The Parable of the Talents

Matthew 25:14-30

“The Parable of the Talents”

David Shirey

Broadway Christian Church

 

Scripture never ceases to amaze me.  You can read a passage a hundred times and on the 101st reading it’s still capable of sparking a new insight.  This is my umpteenth time listening to the Parable of the Talents and it happened again-- something new caught my attention. The New Testament’s Letter to the Hebrews is right when it says, “the word of God is living and active” (Hebrews 4:12). Scripture is always able to speak a new word to a new day if we but have ears to hear.
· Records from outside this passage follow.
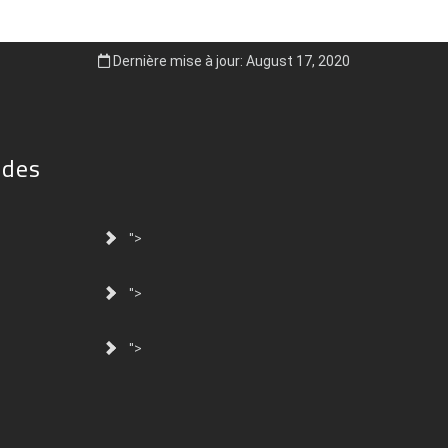
Dernière mise à jour: August 17, 2020
ides
">
">
">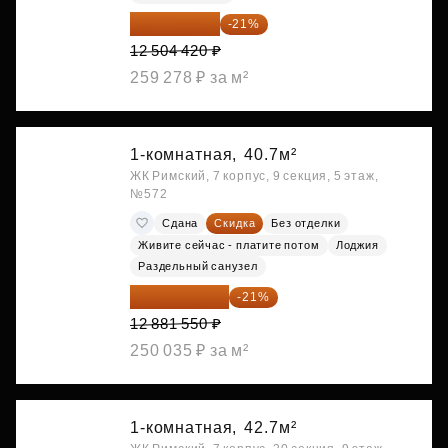
9 878 492 ₽
-21%
12 504 420 ₽
259 278 ₽ за м²
1-комнатная,
40.7м²
ЖК Римский, 7 корпус, 9 секция, 5 этаж,
№572
Сдана
Скидка
Без отделки
Живите сейчас - платите потом
Лоджия
Раздельный санузел
10 176 425 ₽
-21%
12 881 550 ₽
250 035 ₽ за м²
1-комнатная,
42.7м²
This parable is a case in point.

There was a time when I read this passage and what I heard is God has given us talents, we’re to use them in ways that glorify God and bless others, and we’re accountable for using them to that end. To the Corinthians, Paul said, “To each one [a gift of the Spirit] is given for the common good” (1 Cor 12:7).  America’s Got Talent is a television show. Everybody’s Got Talent is a biblical promise. Everybody’s a 10 somewhere. Since no one has all of the talents and no one has none of the them, we must pool our gifts, complementing one another. Only then can we do everything God calls and gifts us to do. One year we asked the youth in our Pastor's Class, “Why do you want to be baptized and give your life to following Jesus?” One girl wrote, “I feel it’s time for the piece that is my life to be fit into God's puzzle.” Amen to that! So, in terms of your God-given talent, the divinely-crafted puzzle piece you are: Discover it. Name it. Claim it. Use it. Because when you’re doing what you’re gifted to do, you’ll do it with competence and enthusiastic confidence and contribute to God’s purposes for this world.

I still like that interpretation of this parable. But several years ago as I was studying this parable something else struck me, namely, the notion of someone burying their talent. That led me to ponder why some people would bury their God-given gifts.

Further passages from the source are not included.